Tuesday, 12 July 2016

Which variety of English would be appropriate for writing a letter to the Minister of Education raising your concerns about the quality of...

When asking about "which variety of English would be appropriate," you are asking about which linguistic "register" would be appropriate to use in a given situation among given participants. To write to the Minister of Education about the quality of education in the country, the appropriate variety (register) would be a formal variety, indicating respect for the high position of the Minister and versed in the appropriate vernacular of discussion in the field of education.

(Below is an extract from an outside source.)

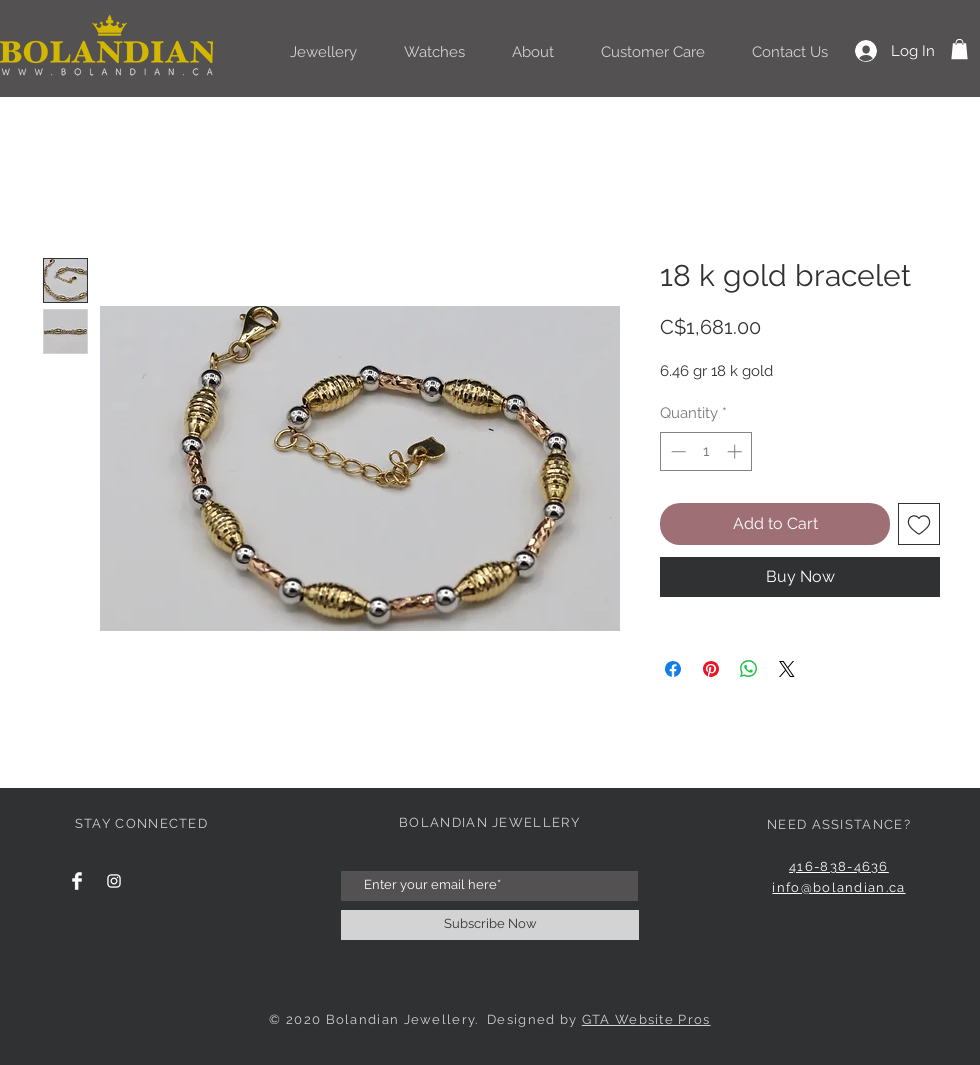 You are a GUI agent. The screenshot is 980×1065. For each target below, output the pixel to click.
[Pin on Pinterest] (711, 669)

"Variety" when used to mean register specifies syntax, tone, vocabulary that is uniform with or similar to all other communication at a similar level on a similar subject or discipline. The formal variety in a letter to a Minister acknowledges respect for the other participant's position (e.g. the high position and authority of the Minister of Education), makes use of flawless Standard English syntax and grammar, employs an informative tone that is objective and impersonal, uses a vocabulary that reflects knowledge of the discipline of education (if a non-professional is writing formally about a professional discipline, their knowledge of the vernacular of the discipline will be limited but can reflect a serious, well considered, well reasoned discussion within their scope of knowledge).


The basic division of varieties (or registers) is formal, neutral and informal. Linguists may use various divisions and different labels for varieties but each descriptive set of divisions has at its conceptual core the three simplified divisions of formal, neutral and informal. A neutral variety would be inappropriate for a letter to a Minister as it may be subjective, expressive of unsubstantiated opinion, and inexpertly composed. An informal variety would be inappropriate as it would contain culturally limited idioms, slang and perhaps vulgarities and would present opinion and information in an inarticulate, therefore inaccessible, composition.


Some other discussions of varieties, or registers, describe the divisions as follows:


  • very formal, formal, neutral, informal, very informal

  • casual, consultative, formal, frozen

  • static, formal, consultative, casual, intimate

Each of these divisions of varieties, or registers, accords with the accepted linguistic definition of registers (or varieties) as being:



A set of specialized vocabulary and preferred (or dispreferred) syntactic and rhetorical devices/structures, used by specific socio-professional groups for special purposes. A register is a property or characteristic of a language, and not of an individual or a class of speakers. ("Linguistic Register," Harold Schiffer, Ph.D., University of Pennsylvania)


a variety of language defined according to its use in social situations, e.g. a register of scientific, religious, formal English [dialect is defined as "according to user"]. (Dictionary of Linguistics and Phonetics)



As a note on the use of the technical linguistic term "variety," you can see from the uses of "variety" and "register" that linguistic terms may have overlapping meanings and uses. As Zwicky and Zwicky write: "[D]ifferent linguists have used an array of technical terms in varying and overlapping ways." (Zwicky and Zwicky, "Register as a Dimension of Linguistic Variation"). As a case in point, "variety" may also refer to national English varieties that have developed distinctive characteristics in vocabulary, syntax and phonetics that distinguish them from Standard British English. An example is the variety of Indian English, another is the variety of American English. In the same way that "variety" may mean "register," "variety" may also mean variety of national English.